Importantly, we observed that in patients with AF recurrence, about half of the patients (46.5%) reported (in the daily diary) the answer “bad” as a feeling compared with 24.5 % of patients without AF recurrence (p=0.012). Moreover, “bad” daily feeling resulted an independent predictor of AF recurrence. It is surprisingly that the feeling “bad” status correlated with AF recurrence rather than cardiac symptoms, including palpitation. One of the reasons could be that after catheter ablation the patients could perceive symptoms differently. In particular, the perception of palpitations can change over the time [
16]. Also, palpitation can be caused by extra beats rather than AF, which is consistent with an overall reduction in AF-related symptom burden in those patients still experiencing general health symptoms. Our 1STOP Italian experience of patient management through the patient App started and had been conducted during the COVID-19 pandemic period. In Italy, since March 2020, severe restriction rules on mobility have been imposed to all citizens, and the whole healthcare national system was under an incredibly stress. For several months during 2020 and 2021, hospitals and medical centers had been dedicated to the care of COVID-19 patients, with cancellation of every non-urgent medical and surgical activities. Consequently, there was a loss of follow-up visits for patients with chronic heart diseases [
17‐
19]. During the pandemic period, we have also witnessed the increase of AF burden, in non-infected people, as shown by the experience on patients with cardiac implantable electronic device (CIEDs) [
20,
21], and in infected people hospitalized with COVID-19 [
22]. The use of new technologies, such as telemedicine, had mitigated the lack of outpatient visits, especially in people with CIEDs [
20,
21,
23].
However, all remote technologies (including MYCRYO APP) born, enhanced, or increased to meet the needs of social distancing, continue to be appreciated and used amongst our patients. In particular, nowadays, the remote technologies have become part of the clinical routine and have been integrated with traditional follow-up. Ultimately, our experience and the results may be influenced by the COVID-19 pandemic era, but we think that the experience made during this pandemic may improve patient management through the use of unique remote devices and services. The use of MYCRYOAPP in this study has been shown to detect clinical recurrences of AF to an even significantly greater extent than the usual management without the use of the App (10.99% vs 7.36% - p=0.007), thus showing that it can make an important contribution precisely in the COVID-19 era. To our knowledge, we are not aware of other experiences using Apps during the COVID-19 pandemic period to monitor patients with heart diseases, but we consider that these technologies could be useful for this purpose of monitoring. In fact, the use of the App-based technology to collect symptoms has involved patients much more in the care of their own health and particularly in the management of their recurrences of AF, allowing a significant greater diagnostic power in regard to patients with standard follow-up.
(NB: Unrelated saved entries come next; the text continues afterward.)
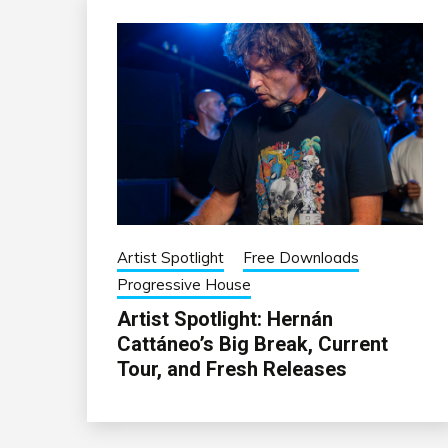
Artist Spotlight
Free Downloads
Progressive House
Artist Spotlight: Hernán
Cattáneo’s Big Break, Current
Tour, and Fresh Releases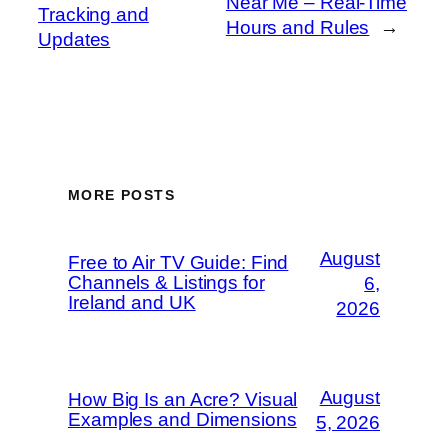
Near Me – Real-Time
Tracking and
Hours and Rules
→
Updates
MORE POSTS
August
Free to Air TV Guide: Find
Channels & Listings for
6,
Ireland and UK
2026
August
How Big Is an Acre? Visual
Examples and Dimensions
5, 2026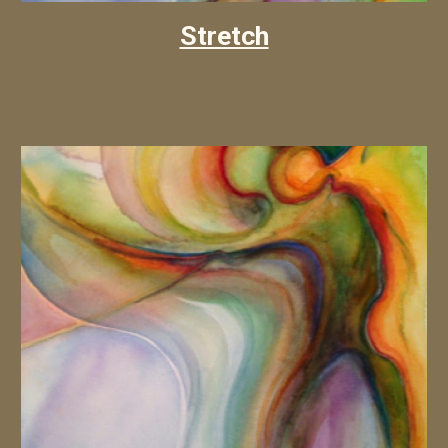
Stretch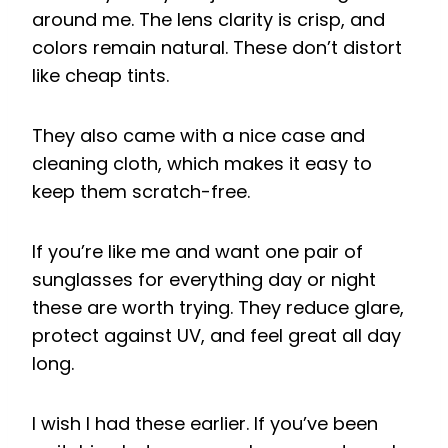
around me. The lens clarity is crisp, and
colors remain natural. These don’t distort
like cheap tints.
They also came with a nice case and
cleaning cloth, which makes it easy to
keep them scratch-free.
If you’re like me and want one pair of
sunglasses for everything day or night
these are worth trying. They reduce glare,
protect against UV, and feel great all day
long.
I wish I had these earlier. If you’ve been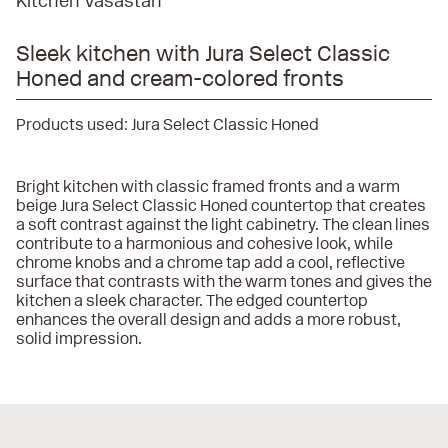
Kitchen Vasastan
Sleek kitchen with Jura Select Classic
Honed and cream-colored fronts
Products used:
Jura Select Classic Honed
Bright kitchen with classic framed fronts and a warm
beige Jura Select Classic Honed countertop that creates
a soft contrast against the light cabinetry. The clean lines
contribute to a harmonious and cohesive look, while
chrome knobs and a chrome tap add a cool, reflective
surface that contrasts with the warm tones and gives the
kitchen a sleek character. The edged countertop
enhances the overall design and adds a more robust,
solid impression.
Importantly, the bad feeling had a very high negative predictive value that could help in managing frequency and type of follow-up, especially during COVID-19 and the post-COVID pandemic time which we are currently treating. Moreover, the App-based technology could be implemented in the daily clinical practice in case of compliant patients to improve the quality of follow-ups collecting patient reported outcomes and managing the frequency of clinical examination, including ECGs, Holter monitoring, or/and drug therapies. Further randomized studies are needed to assess the impact of these new tools in the clinical practice.